Alright, I know I’m late to comment on the “Harlem Shake” trend that’s going around on youtube. The truth is, I have been unsure whether or not to write something about trap for some time. I didn’t like trap when I first heard it, I don’t like it now, and I’ve really been trying to cut down on the number of articles where I have a negative opinion on the subject matter. However, the fact that Harlem Shake has pushed Thrift Shop out of the #1 spot on Billboard warrants a response.
Are EDM fans playing a trick on us? Let us find out. The very quick history of trap music is that it started as an offshoot of dirty south hip-hop in the early 2000’s, and has recently (within the last year) been picked up by some electronic music producers for use in clubs. The name “trap” refers to life in the ghetto, which was the subject matter of most trap songs. Indeed, the first part of trap history makes sense to me, and I would’ve been fine just not listening to any of it, as I had been.
Before I get to the EDM part of trap history, I’ll just run down what trap used to be. This is Juice Man, by OJ Da Juiceman. The key characteristics to recognize are: the “dirty south” groove set by the bass drum; the rather distracting high-frequency percussion, be they claps, high hats, distorted effects, etc.; of course, the unpoetic lyrics. I have always found that any given trap song possesses these attributes, e.g. Trap House by Gucci Mane, Get Ya Mind Right by Young Jeezy, or Love Sosa by Chief Keef.
What came next confuses me. Maybe I shouldn’t be surprised by the things that take off these days, but for now, I still am. EDM producers went from brostep — hitherto one of the worst concepts in the history of the genre — to taking trap beats without the lyrics, adding some drops, and calling it a day.

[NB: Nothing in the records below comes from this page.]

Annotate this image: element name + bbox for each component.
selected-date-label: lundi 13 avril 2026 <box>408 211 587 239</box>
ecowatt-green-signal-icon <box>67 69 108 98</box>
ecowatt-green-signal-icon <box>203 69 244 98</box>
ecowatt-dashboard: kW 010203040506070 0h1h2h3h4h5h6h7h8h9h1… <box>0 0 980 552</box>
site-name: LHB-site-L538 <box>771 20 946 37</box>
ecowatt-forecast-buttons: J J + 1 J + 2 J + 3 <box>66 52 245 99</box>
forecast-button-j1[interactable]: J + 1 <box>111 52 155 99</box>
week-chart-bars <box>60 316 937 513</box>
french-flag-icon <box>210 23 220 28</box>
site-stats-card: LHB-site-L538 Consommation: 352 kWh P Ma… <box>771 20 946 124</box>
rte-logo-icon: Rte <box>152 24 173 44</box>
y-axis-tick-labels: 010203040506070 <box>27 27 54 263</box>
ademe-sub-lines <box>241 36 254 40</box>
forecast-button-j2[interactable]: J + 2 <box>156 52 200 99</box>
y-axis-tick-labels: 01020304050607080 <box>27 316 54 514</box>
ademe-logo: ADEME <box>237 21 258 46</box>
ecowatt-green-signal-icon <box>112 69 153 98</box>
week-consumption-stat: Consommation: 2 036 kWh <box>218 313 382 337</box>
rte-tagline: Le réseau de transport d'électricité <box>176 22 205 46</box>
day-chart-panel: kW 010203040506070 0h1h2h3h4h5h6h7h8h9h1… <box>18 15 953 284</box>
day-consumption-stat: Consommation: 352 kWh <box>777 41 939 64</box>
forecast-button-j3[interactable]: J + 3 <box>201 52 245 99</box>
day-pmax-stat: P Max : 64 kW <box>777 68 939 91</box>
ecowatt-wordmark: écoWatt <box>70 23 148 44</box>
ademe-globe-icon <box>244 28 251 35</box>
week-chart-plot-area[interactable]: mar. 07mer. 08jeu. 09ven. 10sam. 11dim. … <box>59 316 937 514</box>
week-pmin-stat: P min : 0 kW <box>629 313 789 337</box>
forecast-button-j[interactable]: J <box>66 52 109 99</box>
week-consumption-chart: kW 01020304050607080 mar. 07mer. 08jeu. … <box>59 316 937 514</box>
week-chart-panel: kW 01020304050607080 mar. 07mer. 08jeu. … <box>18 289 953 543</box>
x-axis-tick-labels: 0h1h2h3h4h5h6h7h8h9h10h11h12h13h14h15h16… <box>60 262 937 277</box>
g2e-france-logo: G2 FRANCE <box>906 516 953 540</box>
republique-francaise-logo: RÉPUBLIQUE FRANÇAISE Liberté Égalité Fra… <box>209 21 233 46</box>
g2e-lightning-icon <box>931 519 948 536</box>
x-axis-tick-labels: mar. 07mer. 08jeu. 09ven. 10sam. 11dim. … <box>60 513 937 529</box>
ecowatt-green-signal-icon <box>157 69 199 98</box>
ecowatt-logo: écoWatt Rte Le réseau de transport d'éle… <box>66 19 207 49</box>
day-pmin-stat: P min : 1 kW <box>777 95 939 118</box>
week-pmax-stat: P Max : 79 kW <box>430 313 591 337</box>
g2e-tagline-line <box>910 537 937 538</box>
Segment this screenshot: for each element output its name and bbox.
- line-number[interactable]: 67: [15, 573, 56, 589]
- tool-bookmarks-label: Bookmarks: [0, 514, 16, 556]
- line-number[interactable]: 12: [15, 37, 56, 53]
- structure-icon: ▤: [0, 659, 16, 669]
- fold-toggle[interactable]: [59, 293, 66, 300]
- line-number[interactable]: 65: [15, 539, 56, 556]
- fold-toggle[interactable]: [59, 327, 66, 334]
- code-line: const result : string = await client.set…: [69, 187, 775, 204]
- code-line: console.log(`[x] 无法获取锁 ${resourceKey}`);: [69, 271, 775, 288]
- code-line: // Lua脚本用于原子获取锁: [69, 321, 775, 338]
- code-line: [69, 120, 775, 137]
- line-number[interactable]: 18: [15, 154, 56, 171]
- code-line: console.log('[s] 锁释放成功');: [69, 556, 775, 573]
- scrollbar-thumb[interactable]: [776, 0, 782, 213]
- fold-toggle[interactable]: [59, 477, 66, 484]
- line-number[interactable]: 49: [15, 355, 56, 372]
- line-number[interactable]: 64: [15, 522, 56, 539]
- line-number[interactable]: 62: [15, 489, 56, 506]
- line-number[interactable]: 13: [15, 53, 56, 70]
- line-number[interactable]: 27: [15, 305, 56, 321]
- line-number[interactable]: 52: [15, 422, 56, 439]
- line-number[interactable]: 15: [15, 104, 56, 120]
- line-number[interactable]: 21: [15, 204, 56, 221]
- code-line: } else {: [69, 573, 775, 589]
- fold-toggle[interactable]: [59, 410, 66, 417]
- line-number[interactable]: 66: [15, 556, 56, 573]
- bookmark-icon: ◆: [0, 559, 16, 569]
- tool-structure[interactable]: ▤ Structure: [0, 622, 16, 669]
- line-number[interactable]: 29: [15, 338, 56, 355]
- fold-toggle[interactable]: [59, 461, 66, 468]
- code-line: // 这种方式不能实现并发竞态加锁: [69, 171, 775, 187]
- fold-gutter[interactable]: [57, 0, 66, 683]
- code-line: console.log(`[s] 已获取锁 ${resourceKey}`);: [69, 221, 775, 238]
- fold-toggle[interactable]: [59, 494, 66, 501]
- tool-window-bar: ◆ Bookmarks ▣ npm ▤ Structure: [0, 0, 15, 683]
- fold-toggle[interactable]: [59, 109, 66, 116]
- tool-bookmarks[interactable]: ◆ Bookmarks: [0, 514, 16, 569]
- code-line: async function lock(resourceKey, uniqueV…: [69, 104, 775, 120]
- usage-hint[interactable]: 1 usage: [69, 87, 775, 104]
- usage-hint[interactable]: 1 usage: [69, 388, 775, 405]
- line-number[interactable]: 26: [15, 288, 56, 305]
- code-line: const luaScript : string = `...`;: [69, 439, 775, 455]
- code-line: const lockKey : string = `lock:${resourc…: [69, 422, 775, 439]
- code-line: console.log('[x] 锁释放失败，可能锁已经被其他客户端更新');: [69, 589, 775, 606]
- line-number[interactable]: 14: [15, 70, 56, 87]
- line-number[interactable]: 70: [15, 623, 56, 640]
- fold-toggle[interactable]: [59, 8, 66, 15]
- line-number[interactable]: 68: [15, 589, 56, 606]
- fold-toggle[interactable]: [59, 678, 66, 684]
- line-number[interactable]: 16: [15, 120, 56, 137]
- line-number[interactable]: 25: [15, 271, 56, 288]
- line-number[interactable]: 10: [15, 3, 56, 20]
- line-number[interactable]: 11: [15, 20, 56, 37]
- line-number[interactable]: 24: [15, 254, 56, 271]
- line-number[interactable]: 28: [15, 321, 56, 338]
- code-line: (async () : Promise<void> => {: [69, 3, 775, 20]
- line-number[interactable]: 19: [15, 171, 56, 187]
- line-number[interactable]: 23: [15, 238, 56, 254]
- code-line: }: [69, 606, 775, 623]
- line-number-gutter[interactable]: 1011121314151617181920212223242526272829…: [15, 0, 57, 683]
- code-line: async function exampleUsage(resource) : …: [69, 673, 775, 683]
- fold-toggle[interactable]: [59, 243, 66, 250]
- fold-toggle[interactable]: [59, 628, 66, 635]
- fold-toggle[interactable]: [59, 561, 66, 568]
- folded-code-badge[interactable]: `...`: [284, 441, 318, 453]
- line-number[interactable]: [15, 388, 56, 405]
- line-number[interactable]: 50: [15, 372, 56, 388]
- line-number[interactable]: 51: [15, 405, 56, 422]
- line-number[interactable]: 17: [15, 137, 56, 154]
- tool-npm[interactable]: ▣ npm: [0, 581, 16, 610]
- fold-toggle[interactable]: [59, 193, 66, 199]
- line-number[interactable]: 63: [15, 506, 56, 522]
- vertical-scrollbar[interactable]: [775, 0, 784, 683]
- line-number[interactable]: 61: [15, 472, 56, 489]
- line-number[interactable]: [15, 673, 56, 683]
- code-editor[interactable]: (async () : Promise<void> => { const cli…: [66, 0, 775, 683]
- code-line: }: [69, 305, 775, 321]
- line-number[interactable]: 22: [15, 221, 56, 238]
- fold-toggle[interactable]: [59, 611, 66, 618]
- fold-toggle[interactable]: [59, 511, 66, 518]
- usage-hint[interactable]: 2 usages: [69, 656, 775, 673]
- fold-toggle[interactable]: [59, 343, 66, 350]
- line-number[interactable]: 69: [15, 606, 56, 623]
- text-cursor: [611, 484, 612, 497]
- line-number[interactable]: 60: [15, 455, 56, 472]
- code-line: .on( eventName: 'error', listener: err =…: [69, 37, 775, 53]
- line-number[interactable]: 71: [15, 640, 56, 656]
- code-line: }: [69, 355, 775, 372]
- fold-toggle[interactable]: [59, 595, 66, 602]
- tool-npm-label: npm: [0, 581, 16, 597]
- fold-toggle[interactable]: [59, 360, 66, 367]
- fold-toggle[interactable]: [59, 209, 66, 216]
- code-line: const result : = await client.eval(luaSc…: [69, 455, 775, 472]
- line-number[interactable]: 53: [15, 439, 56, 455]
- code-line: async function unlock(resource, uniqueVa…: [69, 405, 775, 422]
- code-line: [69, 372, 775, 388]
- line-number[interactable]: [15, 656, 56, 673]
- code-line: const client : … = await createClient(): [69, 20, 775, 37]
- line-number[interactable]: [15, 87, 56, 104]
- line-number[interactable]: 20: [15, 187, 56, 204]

Why? If it wasn’t so easily explained away as a long-lasting cultural reaction to the 4-on-the-floor era of house and trance music, I’d strongly suspect that EDM producers are trying to see how terrible they can get and still convince people to show up to their performances.
That’s disrespectful of me, though. I watched this entire recording of RL Grime performing live at the Boiler Room in LA, and he doesn’t look dishonest to me. If anything, it looks like he’s having too much fun, and I guess that just bothers me. By the way, if you want to see some of the worst dance moves known to man, you should really check that video out. This is modern trap. Unfortunately, this is also modern trap. I hate to say that some music sounds the same, but trap is in the danger zone.
The Harlem Shake has even less redeeming qualities to it than Gangnam Style, which is of course why it has replaced Gangnam Style as the next big youtube dance movement. I don’t know what’s worse. That someone thought this was a good idea, that it WAS a good idea, or that whatever comes next will have to be even more dumb. I mean, what can they even do? Might they destroy country music, next?
P.S. I’m calling it EDM because that’s what it is: electronic dance music. Unless someone would like to make the argument that salsa, mambo, or what have you are no longer considered “dance music.” The fact that there is even a debate on this pedantic subject goes to show you that EDM fans are starting to have a net negative impact on music discussions.